Not much contrast. The two cases are *very* different.

First of all, The St. Regis Mohawks were asserting their patent against Mylan, and it can hardly come as a surprise that the act of asserting the patent should be expected to work a waiver of sovereign immunity. By contrast, North Carolina has not hailed Cooper into court in any fashion.

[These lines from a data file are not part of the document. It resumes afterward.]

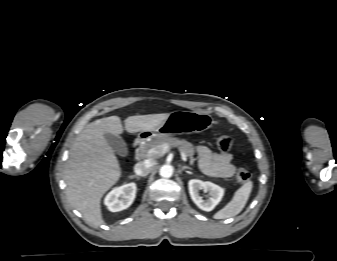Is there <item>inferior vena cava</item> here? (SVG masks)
I'll return each instance as SVG.
<instances>
[{
  "label": "inferior vena cava",
  "mask_w": 337,
  "mask_h": 261,
  "mask_svg": "<svg viewBox=\"0 0 337 261\" xmlns=\"http://www.w3.org/2000/svg\"><path fill=\"white\" fill-rule=\"evenodd\" d=\"M153 166V161L146 160L143 162H138L134 166V171L138 176H146L150 173V169Z\"/></svg>",
  "instance_id": "602c4592"
}]
</instances>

Secondly, SRV v. Mylan involved an administrative proceeding, not a trial in a court of law (as in the present Allen v. Cooper). The outcome in SRM v. Mylan hinged on the distinction between court of law proceedings and agency actions because "[g]enerally, immunity does not apply where the federal government acting through an agency engages in an investigative action or pursues an adjudicatory agency action." St. Regis Mohawks v. Mylan Pharma., 896 F.3d 1322, 1325 (Fed. Cir. 2018).

Finally, the St. Regis Mohawks were asserting tribal immunity. Tribal immunity is a creature of federal common law, and that same federal common law makes clear that Congress' power to revoke that sovereign immunity is plenary under the "commerce with tribes" clause. Michigan v. Bay Mills Indian Community, 134 S. Ct. 2024, 2030 (2014).

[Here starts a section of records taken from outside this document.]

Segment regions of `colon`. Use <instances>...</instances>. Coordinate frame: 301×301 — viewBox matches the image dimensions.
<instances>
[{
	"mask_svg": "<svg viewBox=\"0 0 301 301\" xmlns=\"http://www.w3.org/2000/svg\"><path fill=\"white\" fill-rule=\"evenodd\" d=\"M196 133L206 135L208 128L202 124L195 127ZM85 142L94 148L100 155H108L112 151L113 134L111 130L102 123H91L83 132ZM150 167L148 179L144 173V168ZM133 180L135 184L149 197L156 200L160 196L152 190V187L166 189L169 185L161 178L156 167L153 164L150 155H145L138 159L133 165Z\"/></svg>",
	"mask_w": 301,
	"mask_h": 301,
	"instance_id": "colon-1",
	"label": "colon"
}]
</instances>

By contrast, state sovereign immunity is a creature of federal common law, but is rather a positive law deriving from the XI amendment to the constitution. Congress' power, therefore, to abrogate state sovereign immunity is much more restricted than its ability to abrogate tribal sovereign immunity. There is, in other words, a whole vista of legal analysis that was not conducted in SRM that would need to have been considered if that case had instead involved a state sovereign.

The differences between the present Allen case and the earlier SRM case are so many and different that the Justices' indifference to SRM are largely uninformative about their concerns in Allen.

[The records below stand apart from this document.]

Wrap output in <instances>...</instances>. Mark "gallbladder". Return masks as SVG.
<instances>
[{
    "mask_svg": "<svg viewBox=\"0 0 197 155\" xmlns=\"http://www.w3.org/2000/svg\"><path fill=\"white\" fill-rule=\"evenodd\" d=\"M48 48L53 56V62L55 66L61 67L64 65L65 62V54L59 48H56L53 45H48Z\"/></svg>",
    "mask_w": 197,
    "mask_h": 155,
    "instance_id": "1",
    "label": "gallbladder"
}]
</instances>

"By contrast, North Carolina has not hailed Cooper into court in any fashion."

Whoops. Obviously enough I meant that North Carolina has not *haled Allen* into court.

The statement of "Not much contrast. The two cases are *very* different." is NOT supportable.

One only has to read what the court in the St. Regis Mohawk case ACTUALLY said to see why.

The court there held its position on the mechanism as to why Sovereignty -- as a general concept and NOT as differentiated by ANY differences that may exist between State Sovereignty and the "lesser" Indian Nations Sovereignty.

EVERY BIT of the St. Regis reasoning and holding -- on its face -- would apply to a case with the different facts of a State Sovereignty instead of the facts of an Indian Nations Sovereignty.